Alex Payne: With my other hat on, we have the National Land Based College and we are working closely with TIAH on this. We have a careers platform—it has been there a long time—and if you are looking for a level 2 in horticulture it brings up all the level 2 qualifications that are available, but I think your question is more about the job roles, potentially. There are a number of national publications and websites where you could find them, but not necessarily one centralised area. Would that be fair to say?
Tim Hughes: Yes, it is not easy.
Alex Payne: To go back to your question on diversity, it is less than 5%[1] and it is an area that colleges and universities are working hard on. What are the challenges? Rurality is a challenge. We are very lucky in the Landex membership that we are afforded 13,000 residential beds, but if you are not in one of the 13,000 residential beds, which are obviously to support the specialist provision, you have rurality issues in accessing that. We need, as part of this whole agenda of raising the profile and the career opportunities, to get out into all areas of society to show those opportunities, because they are accessible to all.
Q57 Baroness Buscombe: I am going to change my question a bit, because I think the question about demographics has to a large part been answered. First, you both ooze well-being. You are both a fantastic advertisement for going into this.
Alex Payne: Shall I start biting my nails?
Baroness Buscombe: No, it is terrific. I am still on a learning curve with this. I am very close to the equine world at heart. I know a lot of young men and women who go to college, but when they go they do not know what they will do; they have no idea. College then opens up a whole raft of possibilities, so there is a communication issue here somehow.
Tim, your world is so incredible that maybe some feel that somewhere like Kew is beyond their reach—I do not know—but maybe everyone should be made to read a book called The Multifarious Mr Banks at school, because that brings in the whole picture: the history, plant science, where everything comes from, the food we eat, the flowers we see and so on.
I have recently been back to my old primary school and every classroom has a picture of a tree or something, but it is lost in translation.
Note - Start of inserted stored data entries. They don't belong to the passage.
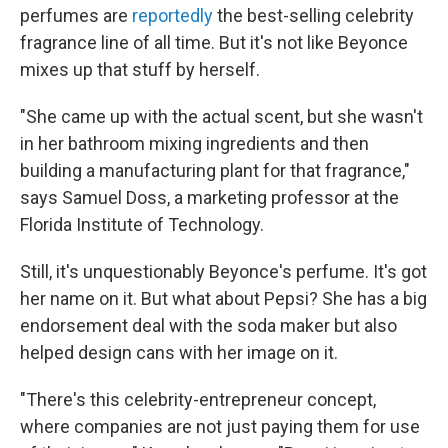
perfumes are
reportedly
the best-selling celebrity
fragrance line of all time. But it's not like Beyonce
mixes up that stuff by herself.
"She came up with the actual scent, but she wasn't
in her bathroom mixing ingredients and then
building a manufacturing plant for that fragrance,"
says Samuel Doss, a marketing professor at the
Florida Institute of Technology.
Still, it's unquestionably Beyonce's perfume. It's got
her name on it. But what about Pepsi? She has a big
endorsement deal with the soda maker but also
helped design cans with her image on it.
"There's this celebrity-entrepreneur concept,
where companies are not just paying them for use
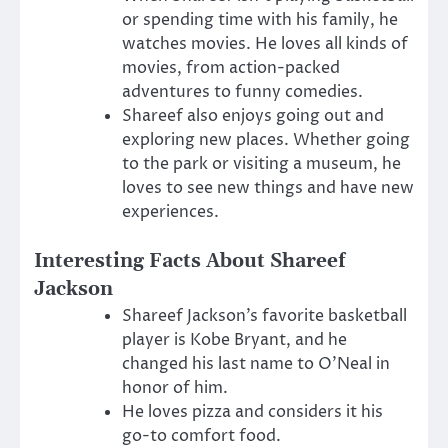
or spending time with his family, he
watches movies. He loves all kinds of
movies, from action-packed
adventures to funny comedies.
Shareef also enjoys going out and
exploring new places. Whether going
to the park or visiting a museum, he
loves to see new things and have new
experiences.
Interesting Facts About Shareef
Jackson
Shareef Jackson’s favorite basketball
player is Kobe Bryant, and he
changed his last name to O’Neal in
honor of him.
He loves pizza and considers it his
go-to comfort food.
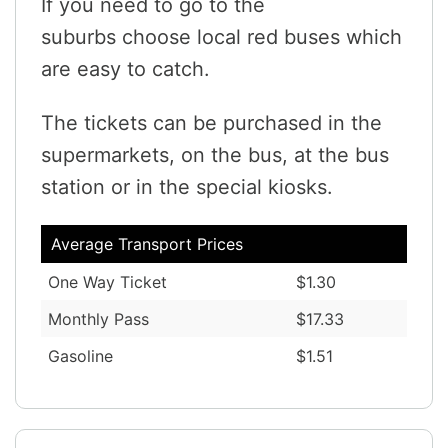
If you need to go to the
suburbs choose local red buses which
are easy to catch.
The tickets can be purchased in the
supermarkets, on the bus, at the bus
station or in the special kiosks.
Average Transport Prices
One Way Ticket
$1.30
Monthly Pass
$17.33
Gasoline
$1.51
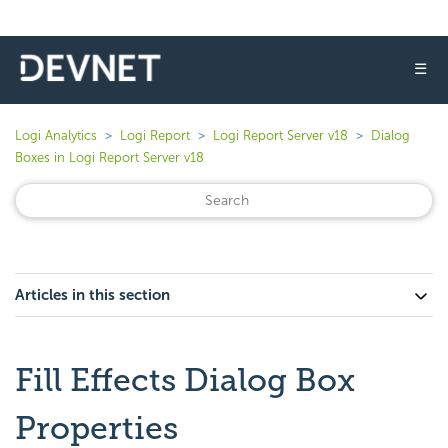
☰
Logi Analytics
Logi Report
Logi Report Server v18
Dialog
Boxes in Logi Report Server v18
Articles in this section
Fill Effects Dialog Box
Properties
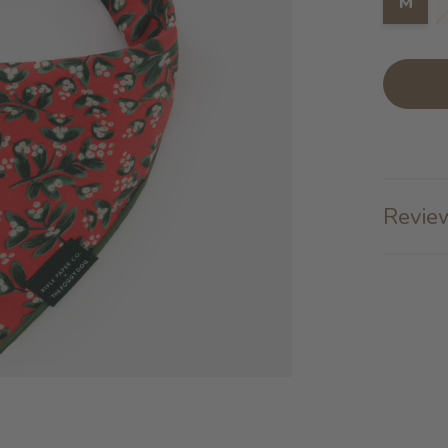
M
Review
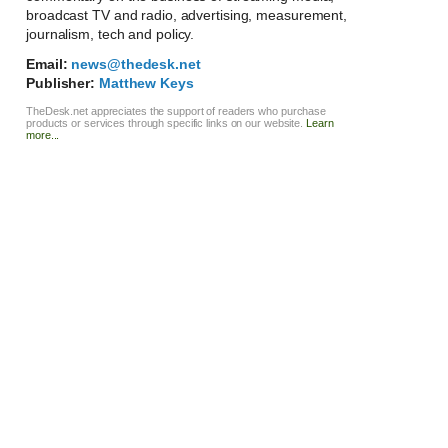
broadcast TV and radio, advertising, measurement,
journalism, tech and policy.
Email:
news@thedesk.net
Publisher:
Matthew Keys
TheDesk.net appreciates the support of readers who purchase
products or services through specific links on our website.
Learn
more...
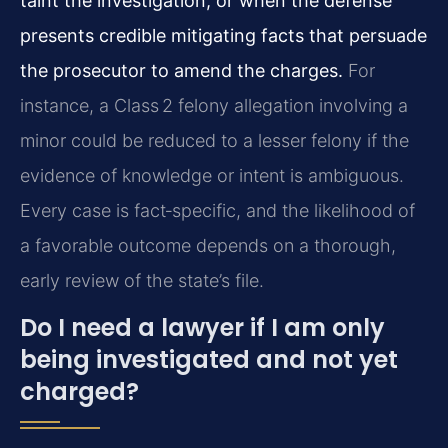
taint the investigation, or when the defense
presents credible mitigating facts that persuade
the prosecutor to amend the charges.
For
instance, a Class 2 felony allegation involving a
minor could be reduced to a lesser felony if the
evidence of knowledge or intent is ambiguous.
Every case is fact‑specific, and the likelihood of
a favorable outcome depends on a thorough,
early review of the state’s file.
Do I need a lawyer if I am only
being investigated and not yet
charged?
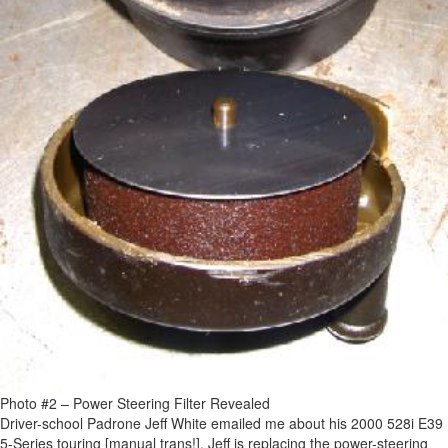
Photo #2 – Power Steering Filter Revealed
Driver-school Padrone Jeff White emailed me about his 2000 528i E39
5-Series touring [manual trans!]. Jeff is replacing the power-steering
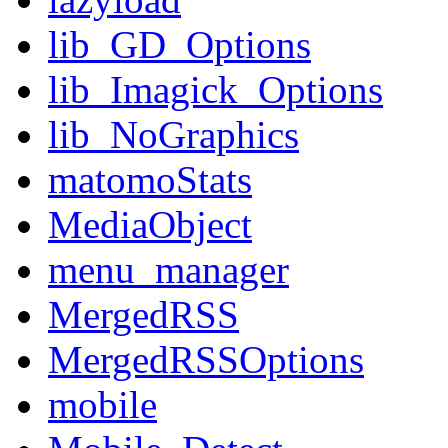
lib_GD_Options
lib_Imagick_Options
lib_NoGraphics
matomoStats
MediaObject
menu_manager
MergedRSS
MergedRSSOptions
mobile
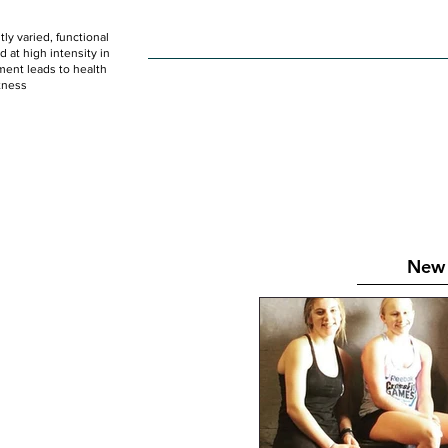
ly varied, functional
HOME
WOD
SCHEDULE
GET STARTED
at high intensity in
ent leads to health
tness
New 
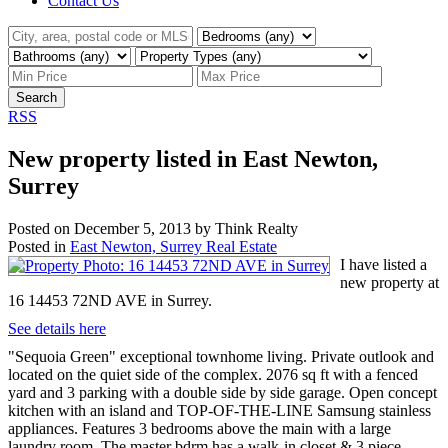
Contact Us
Search
RSS
New property listed in East Newton,
Surrey
Posted on
December 5, 2013
by
Think Realty
Posted in
East Newton, Surrey Real Estate
I have listed a
new property at
16 14453 72ND AVE in Surrey.
See details here
"Sequoia Green" exceptional townhome living. Private outlook and
located on the quiet side of the complex. 2076 sq ft with a fenced
yard and 3 parking with a double side by side garage. Open concept
kitchen with an island and TOP-OF-THE-LINE Samsung stainless
appliances. Features 3 bedrooms above the main with a large
laundry room. The master bdrm has a walk-in closet & 3 piece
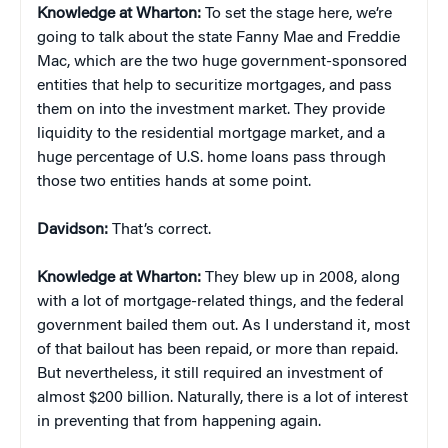
Knowledge at Wharton:
To set the stage here, we’re
going to talk about the state Fanny Mae and Freddie
Mac, which are the two huge government-sponsored
entities that help to securitize mortgages, and pass
them on into the investment market. They provide
liquidity to the residential mortgage market, and a
huge percentage of U.S. home loans pass through
those two entities hands at some point.
Davidson:
That’s correct.
Knowledge at Wharton:
They blew up in 2008, along
with a lot of mortgage-related things, and the federal
government bailed them out. As I understand it, most
of that bailout has been repaid, or more than repaid.
But nevertheless, it still required an investment of
almost $200 billion. Naturally, there is a lot of interest
in preventing that from happening again.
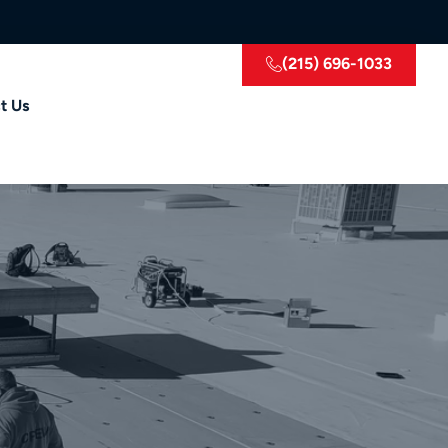
(215) 696-1033
t Us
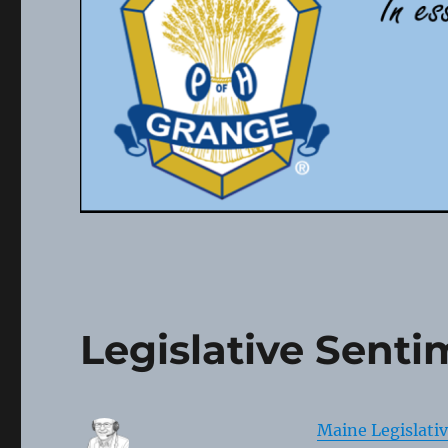
Legislative Senti
Maine Legislati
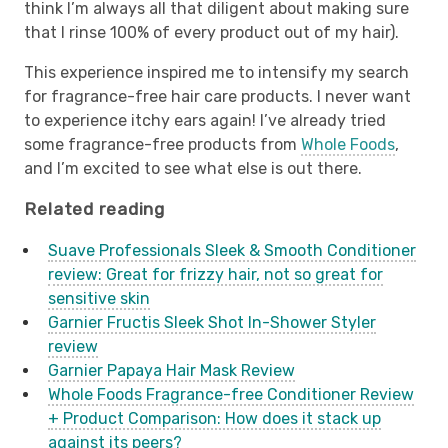
think I’m always all that diligent about making sure
that I rinse 100% of every product out of my hair).
This experience inspired me to intensify my search
for fragrance-free hair care products. I never want
to experience itchy ears again! I’ve already tried
some fragrance-free products from
Whole Foods
,
and I’m excited to see what else is out there.
Related reading
Suave Professionals Sleek & Smooth Conditioner
review: Great for frizzy hair, not so great for
sensitive skin
Garnier Fructis Sleek Shot In-Shower Styler
review
Garnier Papaya Hair Mask Review
Whole Foods Fragrance-free Conditioner Review
+ Product Comparison: How does it stack up
against its peers?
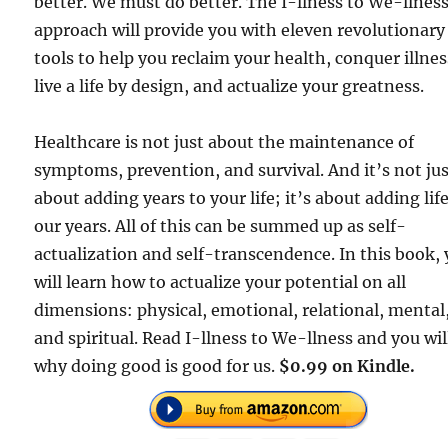
better. We must do better. The I-llness to We-llnes
approach will provide you with eleven revolutionary
tools to help you reclaim your health, conquer illnes
live a life by design, and actualize your greatness.
Healthcare is not just about the maintenance of
symptoms, prevention, and survival. And it’s not ju
about adding years to your life; it’s about adding life
our years. All of this can be summed up as self-
actualization and self-transcendence. In this book,
will learn how to actualize your potential on all
dimensions: physical, emotional, relational, mental
and spiritual. Read I-llness to We-llness and you wil
why doing good is good for us.
$0.99 on Kindle.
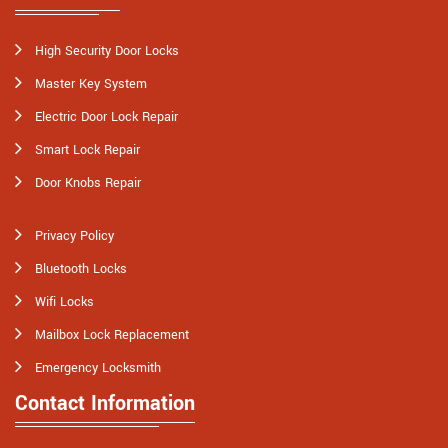
High Security Door Locks
Master Key System
Electric Door Lock Repair
Smart Lock Repair
Door Knobs Repair
Privacy Policy
Bluetooth Locks
Wifi Locks
Mailbox Lock Replacement
Emergency Locksmith
Contact Information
Somehow people learn words like sustainability, environment, climate change. That does not necessarily translate to your world, which is incredibly practical with exciting opportunities. How does one break that loss in translation for people growing up? We are probably being repetitive here, but it is more about communication. Is there a role for us, in that sense, as well?
Alex Payne: You are absolutely right. From my perspective, the careers advice and guidance that young people get in those agriculture colleges and universities is very good because, as you said about opportunity, they are suddenly immersed in this world. They may come in and decide that they are going down one route and then go down another because the opportunity is presented to them every day in those 15,000 hectares of land and outstanding resource that are there to support that.
It is about the schools getting people to come in and, as you have identified, to ensure that it is not just people whose normal pathway it is, because that is what their parents and grandparents did. We are opening it up to a wider section of society. I firmly believe that that comes down to national priority. We are working to a national agenda. We need food security; we need to move towards net zero. These are the solutions to delivering on those issues and we need to get behind them. If we do, the national approach to careers advice and guidance should fall in behind.
Baroness Buscombe: Tim, in your world too it is not necessarily rural, is it? Kew is just down the road.
Tim Hughes: That is right. In horticulture, we have definitely been seeing an increase of career changes coming into the industry. I guess they are seeing it as a change of lifestyle from probably a very busy career in a different industry, which is great because they are bringing different skills with them. I wonder how many want to stay at the grass-roots end for long and want to move back into a management position. It is the younger people we need to encourage in. That is where we are seeing the drop-off in the number of people.
Baroness Buscombe: You use, in the nicest possible way, some of your young people to inspire other young people. Those I meet in your world are very inspiring.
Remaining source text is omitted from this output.